They who are ready to go are already invited.
Neither men nor things have any true mode of invitation but to be inviting.
Can that be a task which all things abet, and to postpone which is to strive against nature?[164]
July 3. When Alexander appears, the Hercynian and Dodonean woods seem to wave a welcome to him.
Do not thoughts and men's lives enrich the earth and change the aspect of things as much as a new growth of wood?
What are Godfrey and Gonsalvo unless we breathe a life into them, and reënact their exploits as a prelude to our own? The past is only so heroic as we see it; it is the canvas on which our conception of heroism is painted, the dim prospectus of our future field.
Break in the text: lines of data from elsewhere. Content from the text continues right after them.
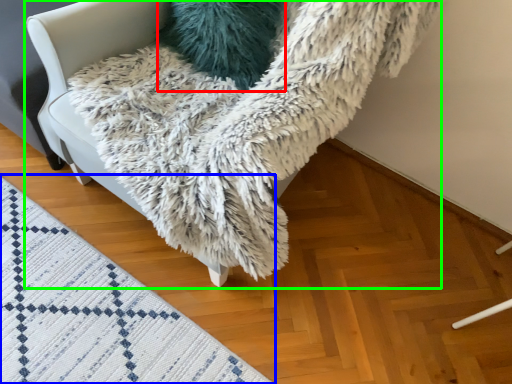 Question: Which object is the closest to the pillow (highlighted by a red box)? Choose among these: mat (highlighted by a blue box) or furniture (highlighted by a green box).

Choices:
 (A) mat
 (B) furniture

Answer: (B) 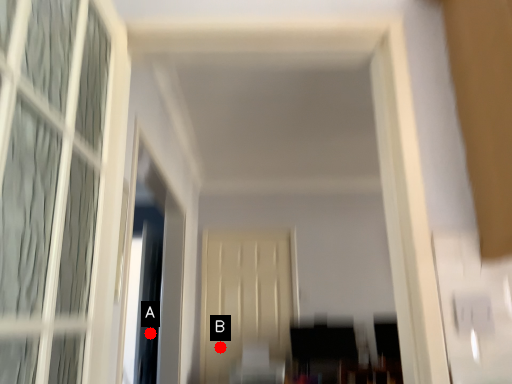 Question: Two points are circled on the image, labeled by A and B beside each circle. Which point is closer to the camera taking this photo?

Choices:
 (A) A is closer
 (B) B is closer

Answer: (A) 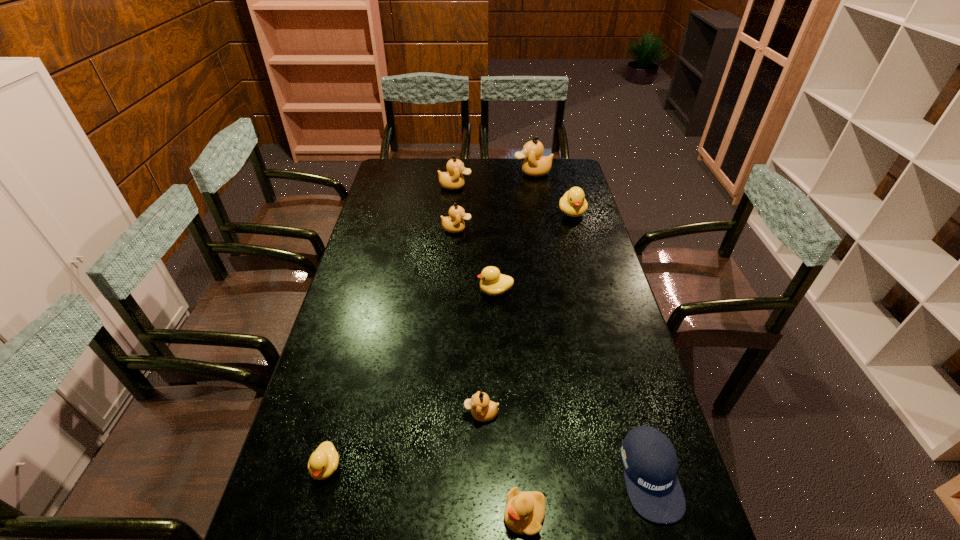 Where is `free spot between the leftmost yellow duckling and the second nearest tan duckling`? The image size is (960, 540). free spot between the leftmost yellow duckling and the second nearest tan duckling is located at coordinates (391, 348).

Identify the location of free spot between the nearest duckling and the tallest duckling. (529, 343).

Where is `blank region between the blue baseball cap and the nearest yellow duckling`? This screenshot has width=960, height=540. blank region between the blue baseball cap and the nearest yellow duckling is located at coordinates (588, 495).

Locate an element on the screen. This screenshot has width=960, height=540. vacant point located between the sixth farthest object and the second tallest object is located at coordinates (468, 300).

Locate an element on the screen. free area in between the rightmost yellow duckling and the second farthest object is located at coordinates (514, 199).

At what (x,y) coordinates should I click in order to perform the action: click on vacant region between the nearest yellow duckling and the tallest duckling. Please return your answer as a coordinate pair (x, y). The height and width of the screenshot is (540, 960). Looking at the image, I should click on (529, 343).

At what (x,y) coordinates should I click in order to perform the action: click on empty space between the baseball cap and the third farthest tan duckling. Please return your answer as a coordinate pair (x, y). The height and width of the screenshot is (540, 960). Looking at the image, I should click on tap(553, 352).

Point out which object is positioned as the fourth nearest to the baseball cap. Please provide its 2D coordinates. Your answer should be formatted as a tuple, i.e. [(x, y)], where the tuple contains the x and y coordinates of a point satisfying the conditions above.

[(324, 460)]

This screenshot has height=540, width=960. Identify the location of the second closest object to the baseball cap. (483, 409).

Locate which duckling ranks fifth in proximity to the leftmost yellow duckling. Please provide its 2D coordinates. Your answer should be formatted as a tuple, i.e. [(x, y)], where the tuple contains the x and y coordinates of a point satisfying the conditions above.

[(573, 203)] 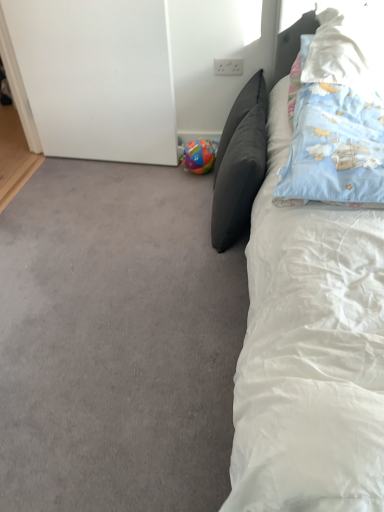 Locate an element on the screen. vacant area on the back side of dark gray cushion at center, positioned as the third pillow in right-to-left order is located at coordinates point(185,188). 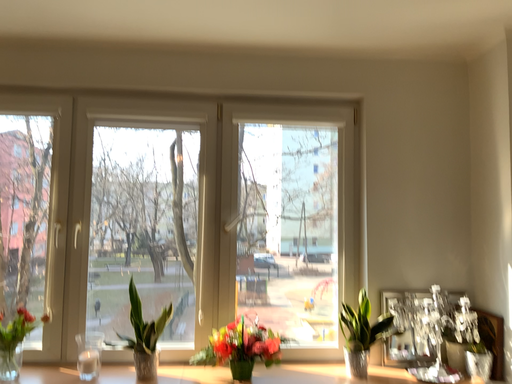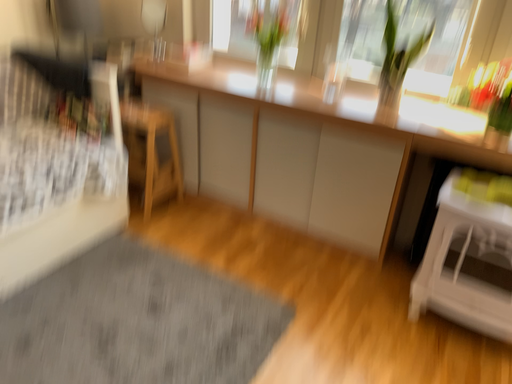 Question: Which way did the camera rotate in the video?

Choices:
 (A) rotated left
 (B) rotated right

Answer: (A)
We are dreaming of what we are to do.[165]
The last sunrise I witnessed seemed to outshine the splendor of all preceding ones, and I was convinced that it behooved man to dawn as freshly, and with equal promise and steadiness advance into the career of life, with as lofty and serene a countenance to move onward through his midday to a yet fairer and more promising setting. Has the day grown old when it sets? and shall man wear out sooner than the sun? In the crimson colors of the west I discern the budding hues of dawn. To my western brother it is rising pure and bright as it did to me, but the evening exhibits in the still rear of day the beauty which through morning and noon escaped me.[166] When we are oppressed by the heat and turmoil of the noon, let us remember that the sun which scorches us with brazen beams is gilding the hills of morning and awaking the woodland quires for other men.
We will have a dawn, and noon, and serene sunset in ourselves.
What we call the gross atmosphere of evening is the accumulated deed of the day, which absorbs the rays of beauty, and shows more richly than the naked promise of the dawn. By earnest toil in the heat of the noon, let us get ready a rich western blaze against the evening of our lives.[167]
Low-thoughted, plodding men have come and camped in my neighbor's field to-night, with camp music and bustle. Their bugle instantly finds a sounding board in the heavens, though mean lips blow it. The sky is delighted with strains which the connoisseur rejects. It seems to say, Now is this my own earth.[168]